== Excerpted data ==
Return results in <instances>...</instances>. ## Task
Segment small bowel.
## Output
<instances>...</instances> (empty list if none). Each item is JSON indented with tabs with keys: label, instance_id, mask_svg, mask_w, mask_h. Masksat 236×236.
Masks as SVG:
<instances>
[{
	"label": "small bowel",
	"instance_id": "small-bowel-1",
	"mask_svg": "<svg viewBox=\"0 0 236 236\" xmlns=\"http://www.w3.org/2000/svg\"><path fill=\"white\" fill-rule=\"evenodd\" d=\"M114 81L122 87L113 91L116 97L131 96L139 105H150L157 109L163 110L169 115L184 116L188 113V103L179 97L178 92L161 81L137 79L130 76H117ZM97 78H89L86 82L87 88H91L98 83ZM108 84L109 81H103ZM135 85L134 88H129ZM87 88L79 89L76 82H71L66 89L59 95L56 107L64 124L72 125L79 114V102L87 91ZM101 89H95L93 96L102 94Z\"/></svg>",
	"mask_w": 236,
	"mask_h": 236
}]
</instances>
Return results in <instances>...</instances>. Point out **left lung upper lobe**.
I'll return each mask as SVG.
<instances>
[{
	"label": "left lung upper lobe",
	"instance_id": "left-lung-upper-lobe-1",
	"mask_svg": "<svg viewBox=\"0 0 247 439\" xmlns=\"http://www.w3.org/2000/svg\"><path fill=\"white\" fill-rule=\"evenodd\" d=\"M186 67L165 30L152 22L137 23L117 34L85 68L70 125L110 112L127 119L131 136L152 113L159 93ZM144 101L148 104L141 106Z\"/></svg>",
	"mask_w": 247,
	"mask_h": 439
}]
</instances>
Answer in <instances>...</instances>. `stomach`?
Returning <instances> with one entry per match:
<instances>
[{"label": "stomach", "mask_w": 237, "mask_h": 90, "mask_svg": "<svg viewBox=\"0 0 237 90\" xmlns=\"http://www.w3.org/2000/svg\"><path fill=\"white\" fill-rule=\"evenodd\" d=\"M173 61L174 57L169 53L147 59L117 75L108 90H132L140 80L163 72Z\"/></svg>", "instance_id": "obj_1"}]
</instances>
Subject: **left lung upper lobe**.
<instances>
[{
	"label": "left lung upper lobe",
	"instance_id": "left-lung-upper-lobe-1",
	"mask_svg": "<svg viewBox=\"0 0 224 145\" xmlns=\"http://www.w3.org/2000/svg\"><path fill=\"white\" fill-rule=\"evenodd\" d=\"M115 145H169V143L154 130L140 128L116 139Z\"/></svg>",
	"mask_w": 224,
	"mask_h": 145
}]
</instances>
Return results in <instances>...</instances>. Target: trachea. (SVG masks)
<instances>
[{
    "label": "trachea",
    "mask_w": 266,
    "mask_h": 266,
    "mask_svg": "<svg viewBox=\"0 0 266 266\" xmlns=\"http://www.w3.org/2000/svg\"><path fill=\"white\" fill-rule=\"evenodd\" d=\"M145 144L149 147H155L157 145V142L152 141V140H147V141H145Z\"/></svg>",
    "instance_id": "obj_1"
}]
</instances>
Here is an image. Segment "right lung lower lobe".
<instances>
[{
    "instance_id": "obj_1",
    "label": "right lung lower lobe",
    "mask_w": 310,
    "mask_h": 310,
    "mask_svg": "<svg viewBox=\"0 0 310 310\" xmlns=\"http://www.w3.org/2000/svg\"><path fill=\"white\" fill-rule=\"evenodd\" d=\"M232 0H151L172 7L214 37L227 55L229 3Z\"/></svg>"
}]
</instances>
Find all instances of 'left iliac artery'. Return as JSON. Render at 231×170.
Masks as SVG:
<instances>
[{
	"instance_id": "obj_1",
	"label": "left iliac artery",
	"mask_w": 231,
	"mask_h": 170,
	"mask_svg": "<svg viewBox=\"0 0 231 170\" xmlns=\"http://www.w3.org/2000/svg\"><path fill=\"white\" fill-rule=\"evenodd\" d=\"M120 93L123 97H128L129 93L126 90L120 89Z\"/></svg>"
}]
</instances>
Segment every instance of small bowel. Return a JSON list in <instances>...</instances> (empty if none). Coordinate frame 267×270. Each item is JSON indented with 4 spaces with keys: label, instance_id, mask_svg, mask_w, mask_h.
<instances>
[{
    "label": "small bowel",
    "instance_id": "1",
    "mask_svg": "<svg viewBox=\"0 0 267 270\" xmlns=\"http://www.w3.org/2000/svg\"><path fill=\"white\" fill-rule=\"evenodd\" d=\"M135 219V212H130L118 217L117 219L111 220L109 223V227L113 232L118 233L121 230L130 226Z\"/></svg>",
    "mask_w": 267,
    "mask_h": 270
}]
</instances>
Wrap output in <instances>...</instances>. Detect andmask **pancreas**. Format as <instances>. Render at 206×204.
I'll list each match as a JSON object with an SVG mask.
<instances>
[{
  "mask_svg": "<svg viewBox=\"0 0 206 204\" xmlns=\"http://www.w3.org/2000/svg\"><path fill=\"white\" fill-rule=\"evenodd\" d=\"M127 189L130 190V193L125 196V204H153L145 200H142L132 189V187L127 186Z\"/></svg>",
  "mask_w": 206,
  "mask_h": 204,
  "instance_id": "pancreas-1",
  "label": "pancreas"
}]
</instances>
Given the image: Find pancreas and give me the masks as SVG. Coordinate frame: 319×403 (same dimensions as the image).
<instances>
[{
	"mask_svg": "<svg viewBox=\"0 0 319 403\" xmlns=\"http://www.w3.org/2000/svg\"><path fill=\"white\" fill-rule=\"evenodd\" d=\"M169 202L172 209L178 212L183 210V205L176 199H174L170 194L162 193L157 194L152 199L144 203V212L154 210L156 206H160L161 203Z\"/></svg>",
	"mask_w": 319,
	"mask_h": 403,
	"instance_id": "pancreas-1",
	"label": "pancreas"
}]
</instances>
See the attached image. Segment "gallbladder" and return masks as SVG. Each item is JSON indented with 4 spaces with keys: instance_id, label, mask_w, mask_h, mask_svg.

== Task ==
Extract the complete listing verbatim.

== Answer section ==
Return results in <instances>...</instances>. ## Task
Segment small bowel.
## Output
<instances>...</instances> (empty list if none). Each item is JSON indented with tabs with keys: label, instance_id, mask_svg, mask_w, mask_h. Masksat 236×236.
Masks as SVG:
<instances>
[{
	"label": "small bowel",
	"instance_id": "small-bowel-1",
	"mask_svg": "<svg viewBox=\"0 0 236 236\" xmlns=\"http://www.w3.org/2000/svg\"><path fill=\"white\" fill-rule=\"evenodd\" d=\"M114 81L122 87L113 91L116 97L131 96L139 105H150L157 109L163 110L169 115L184 116L188 113V103L179 97L178 92L161 81L137 79L130 76H117ZM97 78H89L86 82L87 88H91L98 83ZM108 84L109 81H103ZM135 85L134 88H129ZM87 88L79 89L76 82H71L66 89L59 95L56 107L64 124L72 125L79 114V102L87 91ZM101 89H95L93 96L102 94Z\"/></svg>",
	"mask_w": 236,
	"mask_h": 236
}]
</instances>
Return results in <instances>...</instances>. Point out **left lung upper lobe**.
I'll return each mask as SVG.
<instances>
[{
	"label": "left lung upper lobe",
	"instance_id": "left-lung-upper-lobe-1",
	"mask_svg": "<svg viewBox=\"0 0 247 439\" xmlns=\"http://www.w3.org/2000/svg\"><path fill=\"white\" fill-rule=\"evenodd\" d=\"M186 67L165 30L152 22L137 23L117 34L85 68L70 125L110 112L127 119L131 136L152 113L159 93ZM144 101L148 104L141 106Z\"/></svg>",
	"mask_w": 247,
	"mask_h": 439
}]
</instances>
Answer in <instances>...</instances>. `stomach`?
Returning <instances> with one entry per match:
<instances>
[{"label": "stomach", "mask_w": 237, "mask_h": 90, "mask_svg": "<svg viewBox=\"0 0 237 90\" xmlns=\"http://www.w3.org/2000/svg\"><path fill=\"white\" fill-rule=\"evenodd\" d=\"M173 61L174 57L169 53L147 59L117 75L108 90H132L140 80L163 72Z\"/></svg>", "instance_id": "obj_1"}]
</instances>
Subject: **left lung upper lobe**.
<instances>
[{
	"label": "left lung upper lobe",
	"instance_id": "left-lung-upper-lobe-1",
	"mask_svg": "<svg viewBox=\"0 0 224 145\" xmlns=\"http://www.w3.org/2000/svg\"><path fill=\"white\" fill-rule=\"evenodd\" d=\"M115 145H169V143L154 130L140 128L116 139Z\"/></svg>",
	"mask_w": 224,
	"mask_h": 145
}]
</instances>
Return results in <instances>...</instances>. Target: trachea. (SVG masks)
<instances>
[{
    "label": "trachea",
    "mask_w": 266,
    "mask_h": 266,
    "mask_svg": "<svg viewBox=\"0 0 266 266\" xmlns=\"http://www.w3.org/2000/svg\"><path fill=\"white\" fill-rule=\"evenodd\" d=\"M145 144L149 147H155L157 145V142L152 141V140H147V141H145Z\"/></svg>",
    "instance_id": "obj_1"
}]
</instances>
Here is an image. Segment "right lung lower lobe".
<instances>
[{
    "instance_id": "obj_1",
    "label": "right lung lower lobe",
    "mask_w": 310,
    "mask_h": 310,
    "mask_svg": "<svg viewBox=\"0 0 310 310\" xmlns=\"http://www.w3.org/2000/svg\"><path fill=\"white\" fill-rule=\"evenodd\" d=\"M232 0H151L172 7L214 37L227 55L229 3Z\"/></svg>"
}]
</instances>
Find all instances of 'left iliac artery'. Return as JSON. Render at 231×170.
Masks as SVG:
<instances>
[{
	"instance_id": "obj_1",
	"label": "left iliac artery",
	"mask_w": 231,
	"mask_h": 170,
	"mask_svg": "<svg viewBox=\"0 0 231 170\" xmlns=\"http://www.w3.org/2000/svg\"><path fill=\"white\" fill-rule=\"evenodd\" d=\"M120 93L123 97H128L129 93L126 90L120 89Z\"/></svg>"
}]
</instances>
Segment every instance of small bowel. Return a JSON list in <instances>...</instances> (empty if none). Coordinate frame 267×270. Each item is JSON indented with 4 spaces with keys: label, instance_id, mask_svg, mask_w, mask_h.
<instances>
[{
    "label": "small bowel",
    "instance_id": "1",
    "mask_svg": "<svg viewBox=\"0 0 267 270\" xmlns=\"http://www.w3.org/2000/svg\"><path fill=\"white\" fill-rule=\"evenodd\" d=\"M135 219V212H130L118 217L117 219L111 220L109 223V227L113 232L118 233L121 230L130 226Z\"/></svg>",
    "mask_w": 267,
    "mask_h": 270
}]
</instances>
Wrap output in <instances>...</instances>. Detect andmask **pancreas**. Format as <instances>. Render at 206×204.
I'll list each match as a JSON object with an SVG mask.
<instances>
[{
  "mask_svg": "<svg viewBox=\"0 0 206 204\" xmlns=\"http://www.w3.org/2000/svg\"><path fill=\"white\" fill-rule=\"evenodd\" d=\"M127 189L130 190V193L125 196V204H153L145 200H142L132 189V187L127 186Z\"/></svg>",
  "mask_w": 206,
  "mask_h": 204,
  "instance_id": "pancreas-1",
  "label": "pancreas"
}]
</instances>
Given the image: Find pancreas and give me the masks as SVG. Coordinate frame: 319×403 (same dimensions as the image).
<instances>
[{
	"mask_svg": "<svg viewBox=\"0 0 319 403\" xmlns=\"http://www.w3.org/2000/svg\"><path fill=\"white\" fill-rule=\"evenodd\" d=\"M169 202L172 209L178 212L183 210V205L176 199H174L170 194L162 193L157 194L152 199L144 203V212L154 210L156 206H160L161 203Z\"/></svg>",
	"mask_w": 319,
	"mask_h": 403,
	"instance_id": "pancreas-1",
	"label": "pancreas"
}]
</instances>
See the attached image. Segment "gallbladder" and return masks as SVG. Each item is JSON indented with 4 spaces with keys: instance_id, label, mask_w, mask_h, mask_svg.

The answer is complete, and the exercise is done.